Tools like the Tanium platform are adept at addressing all these priorities.

Be proactive

Despite huge investments in cybersecurity protection across the industry, breaches still occur and demand a multilayered approach to visibility, security policy enforcement, detection, and incident response. Security admins can then configure the appropriate endpoint security policies ahead of time, enabling the platform to evaluate behaviors in accordance with policies in real time.

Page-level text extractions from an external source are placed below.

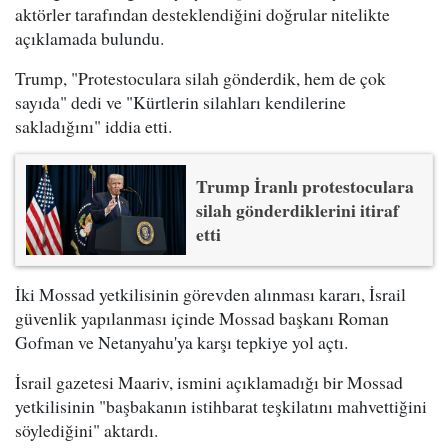
aktörler tarafından desteklendiğini doğrular nitelikte
açıklamada bulundu.
Trump, "Protestoculara silah gönderdik, hem de çok
sayıda" dedi ve "Kürtlerin silahları kendilerine
sakladığını" iddia etti.
Trump İranlı protestoculara
silah gönderdiklerini itiraf
etti
İki Mossad yetkilisinin görevden alınması kararı, İsrail
güvenlik yapılanması içinde Mossad başkanı Roman
Gofman ve Netanyahu'ya karşı tepkiye yol açtı.
İsrail gazetesi Maariv, ismini açıklamadığı bir Mossad
yetkilisinin "başbakanın istihbarat teşkilatını mahvettiğini
söylediğini" aktardı.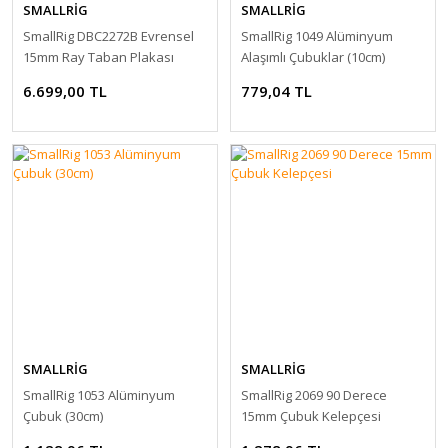
SMALLRİG
SMALLRİG
SmallRig DBC2272B Evrensel
SmallRig 1049 Alüminyum
15mm Ray Taban Plakası
Alaşımlı Çubuklar (10cm)
6.699,00 TL
779,04 TL
SMALLRİG
SMALLRİG
SmallRig 1053 Alüminyum
SmallRig 2069 90 Derece
Çubuk (30cm)
15mm Çubuk Kelepçesi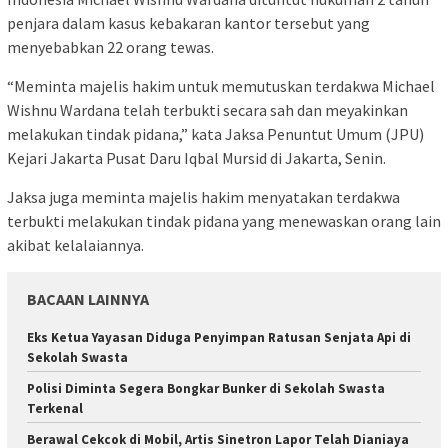
penjara dalam kasus kebakaran kantor tersebut yang
menyebabkan 22 orang tewas.
“Meminta majelis hakim untuk memutuskan terdakwa Michael
Wishnu Wardana telah terbukti secara sah dan meyakinkan
melakukan tindak pidana,” kata Jaksa Penuntut Umum (JPU)
Kejari Jakarta Pusat Daru Iqbal Mursid di Jakarta, Senin.
Jaksa juga meminta majelis hakim menyatakan terdakwa
terbukti melakukan tindak pidana yang menewaskan orang lain
akibat kelalaiannya.
BACAAN LAINNYA
Eks Ketua Yayasan Diduga Penyimpan Ratusan Senjata Api di
Sekolah Swasta
Polisi Diminta Segera Bongkar Bunker di Sekolah Swasta
Terkenal
Berawal Cekcok di Mobil, Artis Sinetron Lapor Telah Dianiaya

Tanium can quickly assess your environment, and report on endpoint configuration and anomalies, apply configuration policies and automate updates and configuration to ensure that everything is in a ready state for rapid response when necessary. 

While social engineering and other shoulder surfing attacks may bypass much security tooling, the goal is to identify such anomalous use of access rapidly and evict the attacker before they accomplish their goals.

The Intellyx take

Endpoint protection has always been a cat-and-mouse game. The attackers are numerous, persistent, and imaginative.

Given the inexorable pace of technology innovation, with all the devices, applications, and protocols hitting the market every day, there are always new opportunities for hackers to find some new way to achieve their nefarious ends.

Individuals and their organizations must therefore take an active, multilayered approach to protecting themselves. Don’t trust any endpoint. Expect to be breached, nevertheless. And implement a platform like Tanium’s to keep one step ahead of the attackers.